-- Opening Marker --

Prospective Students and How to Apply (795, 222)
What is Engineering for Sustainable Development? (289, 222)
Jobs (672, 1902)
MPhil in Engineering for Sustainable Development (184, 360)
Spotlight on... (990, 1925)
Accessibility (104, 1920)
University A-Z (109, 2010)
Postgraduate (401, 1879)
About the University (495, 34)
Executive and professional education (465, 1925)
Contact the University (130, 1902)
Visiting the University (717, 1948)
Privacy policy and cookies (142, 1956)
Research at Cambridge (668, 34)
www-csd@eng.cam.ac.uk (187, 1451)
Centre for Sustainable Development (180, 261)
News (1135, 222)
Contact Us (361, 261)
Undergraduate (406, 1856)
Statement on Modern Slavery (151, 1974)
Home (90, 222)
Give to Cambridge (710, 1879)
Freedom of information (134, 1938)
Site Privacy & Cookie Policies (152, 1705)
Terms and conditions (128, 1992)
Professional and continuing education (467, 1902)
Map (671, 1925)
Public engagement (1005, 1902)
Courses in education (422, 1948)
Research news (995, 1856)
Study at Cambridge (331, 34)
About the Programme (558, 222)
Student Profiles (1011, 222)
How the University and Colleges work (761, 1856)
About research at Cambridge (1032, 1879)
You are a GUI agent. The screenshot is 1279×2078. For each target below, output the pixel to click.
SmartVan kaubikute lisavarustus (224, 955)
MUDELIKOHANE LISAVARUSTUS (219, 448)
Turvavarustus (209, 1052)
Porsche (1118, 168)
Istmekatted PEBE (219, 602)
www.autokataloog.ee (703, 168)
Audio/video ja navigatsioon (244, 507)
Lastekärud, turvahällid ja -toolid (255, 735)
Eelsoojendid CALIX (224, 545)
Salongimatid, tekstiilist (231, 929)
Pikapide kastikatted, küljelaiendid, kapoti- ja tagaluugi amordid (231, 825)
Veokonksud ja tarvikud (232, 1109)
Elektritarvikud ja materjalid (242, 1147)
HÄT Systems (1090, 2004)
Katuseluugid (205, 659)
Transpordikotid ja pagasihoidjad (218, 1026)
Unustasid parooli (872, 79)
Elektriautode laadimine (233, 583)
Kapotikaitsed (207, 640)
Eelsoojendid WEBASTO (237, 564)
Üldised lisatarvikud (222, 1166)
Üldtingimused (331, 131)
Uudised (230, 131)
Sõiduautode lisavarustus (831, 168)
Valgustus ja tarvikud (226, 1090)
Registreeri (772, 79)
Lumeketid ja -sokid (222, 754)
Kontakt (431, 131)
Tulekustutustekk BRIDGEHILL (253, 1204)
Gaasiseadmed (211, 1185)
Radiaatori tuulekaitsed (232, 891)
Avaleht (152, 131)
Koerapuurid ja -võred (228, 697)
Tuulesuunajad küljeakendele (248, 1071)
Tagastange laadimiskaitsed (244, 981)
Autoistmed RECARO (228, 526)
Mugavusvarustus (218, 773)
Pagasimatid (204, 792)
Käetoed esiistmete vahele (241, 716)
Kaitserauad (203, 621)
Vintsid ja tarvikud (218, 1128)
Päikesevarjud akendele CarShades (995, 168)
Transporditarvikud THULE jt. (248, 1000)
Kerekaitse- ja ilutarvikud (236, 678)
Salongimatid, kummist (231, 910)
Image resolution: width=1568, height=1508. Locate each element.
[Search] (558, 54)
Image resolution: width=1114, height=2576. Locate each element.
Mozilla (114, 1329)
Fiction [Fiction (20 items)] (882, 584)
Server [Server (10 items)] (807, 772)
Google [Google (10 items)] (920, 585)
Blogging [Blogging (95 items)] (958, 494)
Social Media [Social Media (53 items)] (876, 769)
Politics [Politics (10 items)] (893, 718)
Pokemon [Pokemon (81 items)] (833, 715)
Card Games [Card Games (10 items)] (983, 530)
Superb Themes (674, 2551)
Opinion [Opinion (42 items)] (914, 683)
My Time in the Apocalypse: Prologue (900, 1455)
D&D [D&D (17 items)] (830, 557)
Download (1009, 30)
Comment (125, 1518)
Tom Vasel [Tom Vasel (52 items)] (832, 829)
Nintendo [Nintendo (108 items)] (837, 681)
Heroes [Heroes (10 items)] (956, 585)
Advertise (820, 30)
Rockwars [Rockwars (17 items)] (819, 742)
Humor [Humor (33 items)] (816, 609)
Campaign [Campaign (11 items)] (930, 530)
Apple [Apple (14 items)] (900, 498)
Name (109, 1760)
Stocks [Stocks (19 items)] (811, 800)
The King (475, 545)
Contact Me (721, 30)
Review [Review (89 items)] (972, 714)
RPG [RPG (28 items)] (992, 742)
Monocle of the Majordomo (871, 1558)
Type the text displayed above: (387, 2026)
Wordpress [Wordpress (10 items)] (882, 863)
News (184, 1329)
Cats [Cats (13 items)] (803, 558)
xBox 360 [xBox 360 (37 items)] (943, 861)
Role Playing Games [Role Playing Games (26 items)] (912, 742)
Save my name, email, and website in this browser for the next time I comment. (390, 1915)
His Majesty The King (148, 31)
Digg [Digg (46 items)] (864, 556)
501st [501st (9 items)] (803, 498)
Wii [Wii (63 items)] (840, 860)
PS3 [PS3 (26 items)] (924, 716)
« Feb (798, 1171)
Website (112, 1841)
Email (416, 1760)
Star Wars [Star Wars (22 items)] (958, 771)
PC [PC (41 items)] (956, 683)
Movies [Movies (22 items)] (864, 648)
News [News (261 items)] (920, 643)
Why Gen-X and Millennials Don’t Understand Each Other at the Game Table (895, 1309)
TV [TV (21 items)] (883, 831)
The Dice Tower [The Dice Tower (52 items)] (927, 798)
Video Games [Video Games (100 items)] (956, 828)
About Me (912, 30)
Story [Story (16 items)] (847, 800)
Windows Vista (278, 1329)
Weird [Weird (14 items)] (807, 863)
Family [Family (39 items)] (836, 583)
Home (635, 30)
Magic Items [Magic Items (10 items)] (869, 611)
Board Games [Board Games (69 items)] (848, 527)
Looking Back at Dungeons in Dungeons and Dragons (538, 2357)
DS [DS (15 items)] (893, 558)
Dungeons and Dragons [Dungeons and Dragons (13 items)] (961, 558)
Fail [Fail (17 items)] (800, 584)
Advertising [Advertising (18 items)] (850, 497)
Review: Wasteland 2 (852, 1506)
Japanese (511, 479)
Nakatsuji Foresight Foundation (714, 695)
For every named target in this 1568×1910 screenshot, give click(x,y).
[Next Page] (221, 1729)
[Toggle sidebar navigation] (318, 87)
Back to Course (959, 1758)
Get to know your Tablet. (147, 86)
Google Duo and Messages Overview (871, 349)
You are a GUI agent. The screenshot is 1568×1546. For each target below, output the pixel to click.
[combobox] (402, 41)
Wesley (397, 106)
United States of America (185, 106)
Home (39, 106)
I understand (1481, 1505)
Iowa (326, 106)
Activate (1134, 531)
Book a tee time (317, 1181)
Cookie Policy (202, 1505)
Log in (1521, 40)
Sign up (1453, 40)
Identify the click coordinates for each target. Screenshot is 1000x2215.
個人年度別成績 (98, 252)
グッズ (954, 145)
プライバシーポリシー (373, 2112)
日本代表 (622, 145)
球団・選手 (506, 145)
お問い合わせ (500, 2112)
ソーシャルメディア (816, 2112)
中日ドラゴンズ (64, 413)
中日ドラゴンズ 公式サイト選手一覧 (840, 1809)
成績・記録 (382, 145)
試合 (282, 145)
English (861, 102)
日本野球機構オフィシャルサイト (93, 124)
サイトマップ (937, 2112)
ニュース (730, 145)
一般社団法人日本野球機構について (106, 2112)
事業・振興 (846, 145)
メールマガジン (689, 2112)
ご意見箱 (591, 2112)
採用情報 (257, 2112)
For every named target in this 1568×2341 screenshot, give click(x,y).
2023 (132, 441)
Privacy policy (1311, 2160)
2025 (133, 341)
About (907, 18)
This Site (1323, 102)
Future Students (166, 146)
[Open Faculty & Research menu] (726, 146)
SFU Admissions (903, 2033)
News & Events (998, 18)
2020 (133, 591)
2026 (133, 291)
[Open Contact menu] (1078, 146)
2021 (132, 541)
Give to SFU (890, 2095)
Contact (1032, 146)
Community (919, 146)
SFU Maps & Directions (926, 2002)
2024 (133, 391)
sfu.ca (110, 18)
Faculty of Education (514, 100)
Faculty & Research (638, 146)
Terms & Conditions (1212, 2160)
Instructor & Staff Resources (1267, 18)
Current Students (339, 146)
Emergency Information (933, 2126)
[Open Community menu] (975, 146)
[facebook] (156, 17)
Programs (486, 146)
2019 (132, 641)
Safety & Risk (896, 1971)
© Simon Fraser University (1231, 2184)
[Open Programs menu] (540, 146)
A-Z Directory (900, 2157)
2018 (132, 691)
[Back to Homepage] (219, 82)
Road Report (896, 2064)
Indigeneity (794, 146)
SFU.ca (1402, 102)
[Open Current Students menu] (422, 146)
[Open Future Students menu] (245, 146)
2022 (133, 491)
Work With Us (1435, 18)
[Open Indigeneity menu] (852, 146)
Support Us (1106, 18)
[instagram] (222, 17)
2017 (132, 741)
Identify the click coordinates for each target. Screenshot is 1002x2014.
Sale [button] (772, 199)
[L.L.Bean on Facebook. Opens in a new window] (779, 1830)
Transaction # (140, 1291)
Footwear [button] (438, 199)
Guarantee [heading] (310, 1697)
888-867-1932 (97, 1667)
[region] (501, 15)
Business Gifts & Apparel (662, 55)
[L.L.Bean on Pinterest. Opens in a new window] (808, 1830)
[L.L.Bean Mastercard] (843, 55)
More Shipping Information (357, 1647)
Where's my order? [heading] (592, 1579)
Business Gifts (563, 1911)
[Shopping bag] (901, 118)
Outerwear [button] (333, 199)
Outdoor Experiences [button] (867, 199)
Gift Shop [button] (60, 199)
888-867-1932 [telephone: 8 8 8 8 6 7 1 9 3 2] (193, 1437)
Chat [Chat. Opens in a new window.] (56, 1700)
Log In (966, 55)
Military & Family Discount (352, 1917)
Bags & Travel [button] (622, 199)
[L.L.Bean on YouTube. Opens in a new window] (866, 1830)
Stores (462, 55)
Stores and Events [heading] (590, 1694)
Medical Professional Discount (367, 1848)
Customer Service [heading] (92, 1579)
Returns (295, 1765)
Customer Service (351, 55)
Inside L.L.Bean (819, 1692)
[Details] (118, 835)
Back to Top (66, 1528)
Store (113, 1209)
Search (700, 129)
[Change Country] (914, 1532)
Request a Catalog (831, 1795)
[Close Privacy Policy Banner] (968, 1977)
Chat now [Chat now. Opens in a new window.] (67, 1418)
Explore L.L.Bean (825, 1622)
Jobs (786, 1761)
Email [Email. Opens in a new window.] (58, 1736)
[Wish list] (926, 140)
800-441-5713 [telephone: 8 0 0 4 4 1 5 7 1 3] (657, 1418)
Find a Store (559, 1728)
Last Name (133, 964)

-- Closing Marker --

:: WORK TO COMPLETE ::
Exactly repeat the lines above, from the opening line through the one with "Valgustus ja tarvikud (226, 1090)", and include nothing else.

:: THE COMPLETED TASK ::
Prospective Students and How to Apply (795, 222)
What is Engineering for Sustainable Development? (289, 222)
Jobs (672, 1902)
MPhil in Engineering for Sustainable Development (184, 360)
Spotlight on... (990, 1925)
Accessibility (104, 1920)
University A-Z (109, 2010)
Postgraduate (401, 1879)
About the University (495, 34)
Executive and professional education (465, 1925)
Contact the University (130, 1902)
Visiting the University (717, 1948)
Privacy policy and cookies (142, 1956)
Research at Cambridge (668, 34)
www-csd@eng.cam.ac.uk (187, 1451)
Centre for Sustainable Development (180, 261)
News (1135, 222)
Contact Us (361, 261)
Undergraduate (406, 1856)
Statement on Modern Slavery (151, 1974)
Home (90, 222)
Give to Cambridge (710, 1879)
Freedom of information (134, 1938)
Site Privacy & Cookie Policies (152, 1705)
Terms and conditions (128, 1992)
Professional and continuing education (467, 1902)
Map (671, 1925)
Public engagement (1005, 1902)
Courses in education (422, 1948)
Research news (995, 1856)
Study at Cambridge (331, 34)
About the Programme (558, 222)
Student Profiles (1011, 222)
How the University and Colleges work (761, 1856)
About research at Cambridge (1032, 1879)
You are a GUI agent. The screenshot is 1279×2078. For each target below, output the pixel to click.
SmartVan kaubikute lisavarustus (224, 955)
MUDELIKOHANE LISAVARUSTUS (219, 448)
Turvavarustus (209, 1052)
Porsche (1118, 168)
Istmekatted PEBE (219, 602)
www.autokataloog.ee (703, 168)
Audio/video ja navigatsioon (244, 507)
Lastekärud, turvahällid ja -toolid (255, 735)
Eelsoojendid CALIX (224, 545)
Salongimatid, tekstiilist (231, 929)
Pikapide kastikatted, küljelaiendid, kapoti- ja tagaluugi amordid (231, 825)
Veokonksud ja tarvikud (232, 1109)
Elektritarvikud ja materjalid (242, 1147)
HÄT Systems (1090, 2004)
Katuseluugid (205, 659)
Transpordikotid ja pagasihoidjad (218, 1026)
Unustasid parooli (872, 79)
Elektriautode laadimine (233, 583)
Kapotikaitsed (207, 640)
Eelsoojendid WEBASTO (237, 564)
Üldised lisatarvikud (222, 1166)
Üldtingimused (331, 131)
Uudised (230, 131)
Sõiduautode lisavarustus (831, 168)
Valgustus ja tarvikud (226, 1090)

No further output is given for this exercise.